- Try it:
Where a line of the data holds the word "sobrecargos", copy that line.

- Records from a collection:
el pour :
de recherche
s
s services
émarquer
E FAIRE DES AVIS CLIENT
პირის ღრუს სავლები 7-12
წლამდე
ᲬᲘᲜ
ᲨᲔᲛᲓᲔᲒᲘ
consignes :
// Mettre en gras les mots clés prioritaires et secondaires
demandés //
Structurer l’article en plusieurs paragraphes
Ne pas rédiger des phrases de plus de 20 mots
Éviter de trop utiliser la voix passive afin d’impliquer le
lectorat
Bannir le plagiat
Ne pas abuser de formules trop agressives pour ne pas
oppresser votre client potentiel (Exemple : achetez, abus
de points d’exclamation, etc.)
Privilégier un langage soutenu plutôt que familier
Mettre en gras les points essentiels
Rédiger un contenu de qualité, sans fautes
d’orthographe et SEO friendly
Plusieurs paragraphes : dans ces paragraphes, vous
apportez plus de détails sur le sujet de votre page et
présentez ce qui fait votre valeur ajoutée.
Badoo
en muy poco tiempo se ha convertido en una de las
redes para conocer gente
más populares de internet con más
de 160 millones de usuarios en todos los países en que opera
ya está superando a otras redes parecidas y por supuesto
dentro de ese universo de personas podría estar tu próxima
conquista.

--

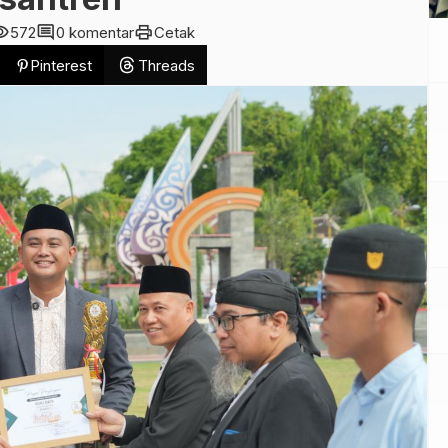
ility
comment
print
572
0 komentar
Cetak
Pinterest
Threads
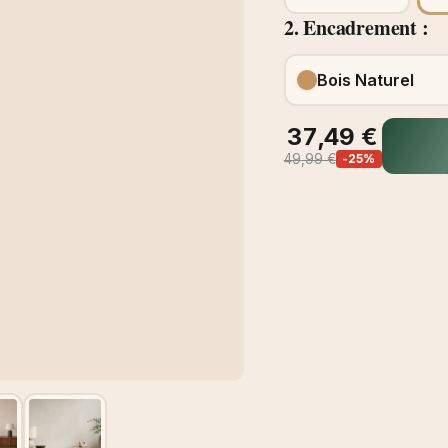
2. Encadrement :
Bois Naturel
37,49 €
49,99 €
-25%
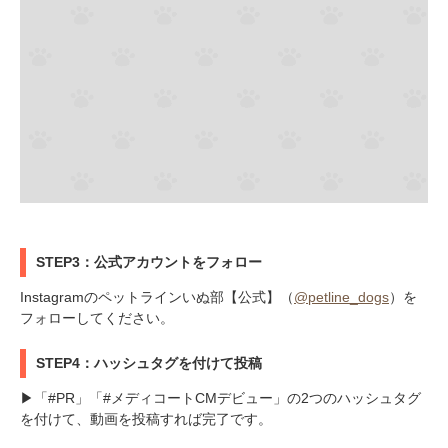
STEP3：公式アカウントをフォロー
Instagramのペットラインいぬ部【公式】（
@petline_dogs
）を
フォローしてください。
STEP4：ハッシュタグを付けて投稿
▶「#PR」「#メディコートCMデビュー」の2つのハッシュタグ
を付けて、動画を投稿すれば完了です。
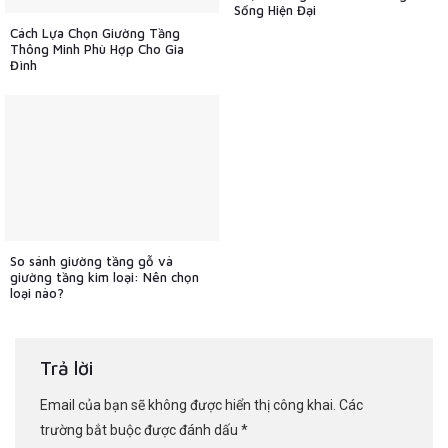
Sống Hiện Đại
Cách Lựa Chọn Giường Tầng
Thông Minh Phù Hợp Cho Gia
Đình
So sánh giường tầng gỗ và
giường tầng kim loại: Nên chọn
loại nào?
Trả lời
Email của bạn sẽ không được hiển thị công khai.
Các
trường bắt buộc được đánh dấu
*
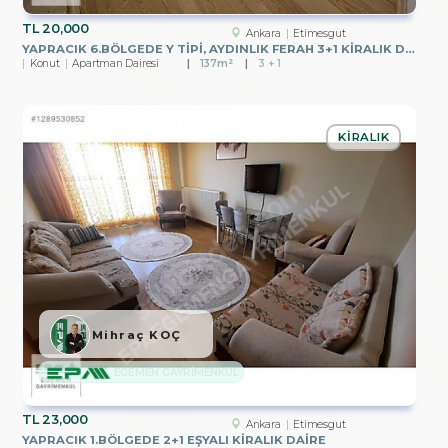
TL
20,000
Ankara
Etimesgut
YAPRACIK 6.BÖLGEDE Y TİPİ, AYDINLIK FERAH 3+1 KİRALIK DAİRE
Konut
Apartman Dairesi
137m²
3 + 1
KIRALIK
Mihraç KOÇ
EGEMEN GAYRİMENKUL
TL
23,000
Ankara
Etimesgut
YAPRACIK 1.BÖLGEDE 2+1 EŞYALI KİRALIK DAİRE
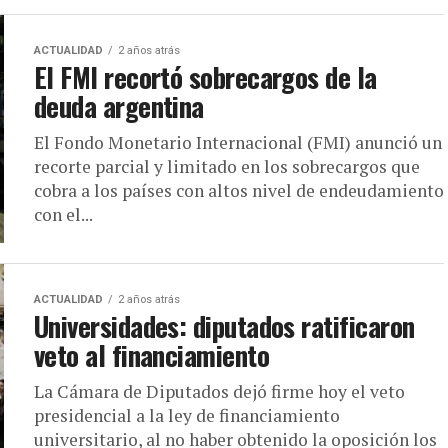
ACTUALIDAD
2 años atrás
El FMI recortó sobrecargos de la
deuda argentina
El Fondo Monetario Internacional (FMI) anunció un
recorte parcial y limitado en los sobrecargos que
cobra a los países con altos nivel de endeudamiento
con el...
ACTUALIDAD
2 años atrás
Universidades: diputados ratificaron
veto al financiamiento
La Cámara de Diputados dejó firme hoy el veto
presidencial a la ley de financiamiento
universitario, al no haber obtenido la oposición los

- Written answer:
El FMI recortó sobrecargos de la
recorte parcial y limitado en los sobrecargos que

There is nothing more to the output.